Check every line of the entries that follow, and copy the ones containing "修改日期".
--- Records shown Enclosed Below ---
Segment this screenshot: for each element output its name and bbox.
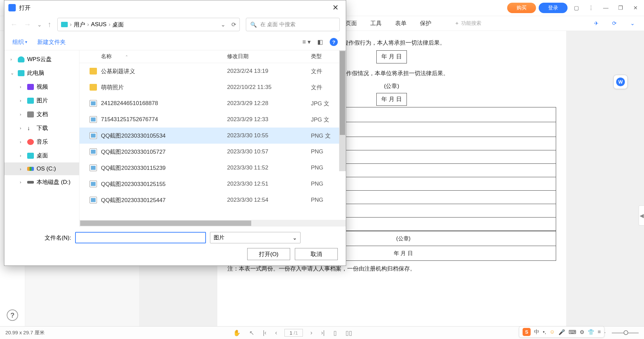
menu-tools[interactable]: 工具: [370, 19, 382, 27]
nav-back-icon[interactable]: ←: [10, 20, 18, 29]
help-badge-icon[interactable]: ?: [330, 38, 338, 46]
ime-lang[interactable]: 中: [534, 329, 539, 336]
tree-item-9[interactable]: ›本地磁盘 (D:): [4, 175, 79, 189]
prev-page-icon[interactable]: ‹: [274, 329, 278, 336]
file-row[interactable]: 2412824465101688782023/3/29 12:28JPG 文: [79, 95, 346, 111]
file-row[interactable]: QQ截图202303301251552023/3/30 12:51PNG: [79, 176, 346, 192]
tree-item-4[interactable]: ›文档: [4, 107, 79, 121]
chevron-down-icon[interactable]: ⌄: [627, 18, 637, 29]
next-page-icon[interactable]: ›: [309, 329, 314, 336]
ime-skin-icon[interactable]: 👕: [588, 329, 594, 335]
file-row[interactable]: 公基刷题讲义2023/2/24 13:19文件: [79, 63, 346, 79]
nav-up-icon[interactable]: ↑: [48, 20, 51, 29]
close-icon[interactable]: ✕: [329, 2, 342, 13]
file-row[interactable]: QQ截图202303301254472023/3/30 12:54PNG: [79, 192, 346, 208]
minimize-icon[interactable]: —: [600, 2, 612, 14]
preview-pane-icon[interactable]: ◧: [317, 38, 323, 46]
vertical-scrollbar[interactable]: [339, 50, 346, 171]
send-icon[interactable]: ✈: [591, 18, 601, 29]
chevron-icon[interactable]: ›: [20, 139, 24, 144]
zoom-slider[interactable]: [612, 332, 639, 334]
bc-seg-0[interactable]: 用户: [74, 21, 85, 29]
tree-item-0[interactable]: ›WPS云盘: [4, 52, 79, 66]
view-mode-icon[interactable]: ≡ ▾: [302, 38, 311, 46]
file-row[interactable]: 7154312517526767742023/3/29 12:33JPG 文: [79, 111, 346, 128]
breadcrumb-dropdown-icon[interactable]: ⌄: [221, 21, 225, 28]
chevron-icon[interactable]: ⌄: [10, 70, 15, 76]
col-name[interactable]: 名称: [101, 53, 112, 59]
page-input[interactable]: 1 /1: [284, 329, 303, 337]
ime-settings-icon[interactable]: ⚙: [580, 329, 584, 335]
menu-form[interactable]: 表单: [395, 19, 407, 27]
file-name: 241282446510168878: [101, 100, 158, 107]
col-date[interactable]: 修改日期: [227, 53, 311, 60]
chevron-icon[interactable]: ›: [20, 166, 24, 172]
nav-forward-icon[interactable]: →: [24, 20, 31, 29]
file-row[interactable]: QQ截图202303301057272023/3/30 10:57PNG: [79, 144, 346, 160]
ime-keyboard-icon[interactable]: ⌨: [569, 329, 576, 335]
ime-toolbar[interactable]: S 中 •, ☺ 🎤 ⌨ ⚙ 👕 ≡: [519, 326, 604, 338]
tree-item-3[interactable]: ›图片: [4, 94, 79, 107]
bc-seg-1[interactable]: ASUS: [91, 21, 106, 28]
menu-protect[interactable]: 保护: [420, 19, 431, 27]
tree-item-5[interactable]: ›↓下载: [4, 121, 79, 135]
chat-icon[interactable]: ▢: [570, 2, 582, 14]
file-row[interactable]: QQ截图202303301055342023/3/30 10:55PNG 文: [79, 128, 346, 144]
chevron-icon[interactable]: ›: [20, 112, 24, 117]
tree-item-1[interactable]: ⌄此电脑: [4, 66, 79, 80]
feature-search[interactable]: ✦ 功能搜索: [455, 20, 481, 27]
hand-tool-icon[interactable]: ✋: [232, 329, 242, 337]
word-export-badge[interactable]: W: [613, 75, 628, 89]
organize-menu[interactable]: 组织 ▾: [12, 38, 27, 46]
tree-item-7[interactable]: ›桌面: [4, 149, 79, 162]
continuous-icon[interactable]: ▯▯: [344, 329, 354, 337]
close-app-icon[interactable]: ✕: [629, 2, 641, 14]
tree-item-6[interactable]: ›音乐: [4, 135, 79, 149]
nav-recent-icon[interactable]: ⌄: [37, 21, 42, 28]
col-type[interactable]: 类型: [311, 53, 338, 60]
file-list: 名称⌃ 修改日期 类型 公基刷题讲义2023/2/24 13:19文件萌萌照片2…: [79, 50, 346, 227]
dl-icon: ↓: [27, 125, 34, 131]
single-page-icon[interactable]: ▯: [332, 329, 338, 337]
chevron-icon[interactable]: ›: [10, 57, 15, 62]
folder-tree[interactable]: ›WPS云盘⌄此电脑›视频›图片›文档›↓下载›音乐›桌面›OS (C:)›本地…: [4, 50, 79, 227]
tree-item-8[interactable]: ›OS (C:): [4, 162, 79, 175]
maximize-icon[interactable]: ❐: [614, 2, 627, 14]
help-icon[interactable]: ?: [7, 309, 18, 321]
ime-voice-icon[interactable]: 🎤: [558, 329, 565, 335]
file-list-header[interactable]: 名称⌃ 修改日期 类型: [79, 50, 346, 63]
tree-item-2[interactable]: ›视频: [4, 80, 79, 94]
select-tool-icon[interactable]: ↖: [248, 329, 256, 337]
cloud-up-icon[interactable]: ⟳: [609, 18, 619, 29]
ime-emoji-icon[interactable]: ☺: [549, 329, 555, 335]
menu-page[interactable]: 页面: [345, 19, 357, 27]
buy-button[interactable]: 购买: [507, 3, 536, 13]
login-button[interactable]: 登录: [539, 3, 568, 13]
cancel-button[interactable]: 取消: [295, 248, 338, 260]
last-page-icon[interactable]: ›|: [320, 329, 326, 336]
chevron-icon[interactable]: ›: [20, 126, 24, 131]
file-list-body[interactable]: 公基刷题讲义2023/2/24 13:19文件萌萌照片2022/10/22 11…: [79, 63, 346, 220]
search-input[interactable]: 🔍 在 桌面 中搜索: [246, 18, 340, 31]
filetype-filter[interactable]: 图片 ⌄: [210, 232, 301, 243]
first-page-icon[interactable]: |‹: [262, 329, 268, 336]
chevron-icon[interactable]: ›: [20, 153, 24, 158]
open-button[interactable]: 打开(O): [247, 248, 290, 260]
horizontal-scrollbar[interactable]: [79, 220, 346, 227]
chevron-icon[interactable]: ›: [20, 180, 24, 185]
chevron-icon[interactable]: ›: [20, 98, 24, 103]
chevron-icon[interactable]: ›: [20, 84, 24, 89]
file-row[interactable]: QQ截图202303301152392023/3/30 11:52PNG: [79, 160, 346, 176]
bc-seg-2[interactable]: 桌面: [112, 21, 124, 29]
refresh-icon[interactable]: ⟳: [231, 21, 236, 28]
filename-input[interactable]: [75, 232, 206, 243]
ime-punct[interactable]: •,: [543, 329, 546, 335]
new-folder-button[interactable]: 新建文件夹: [37, 38, 66, 46]
expand-right-panel[interactable]: ◀: [639, 205, 644, 226]
sogou-logo-icon[interactable]: S: [523, 328, 531, 336]
breadcrumb[interactable]: › 用户 › ASUS › 桌面 ⌄ ⟳: [57, 18, 240, 31]
more-icon[interactable]: ⋮: [585, 2, 597, 14]
file-row[interactable]: 萌萌照片2022/10/22 11:35文件: [79, 79, 346, 95]
dialog-footer: 文件名(N): 图片 ⌄ 打开(O) 取消: [4, 227, 346, 265]
ime-menu-icon[interactable]: ≡: [598, 329, 601, 335]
--- End of Enclosed Records shown ---
__Answer space__
col-date[interactable]: 修改日期: [227, 53, 311, 60]
file-list: 名称⌃ 修改日期 类型 公基刷题讲义2023/2/24 13:19文件萌萌照片2…: [79, 50, 346, 227]
file-list-header[interactable]: 名称⌃ 修改日期 类型: [79, 50, 346, 63]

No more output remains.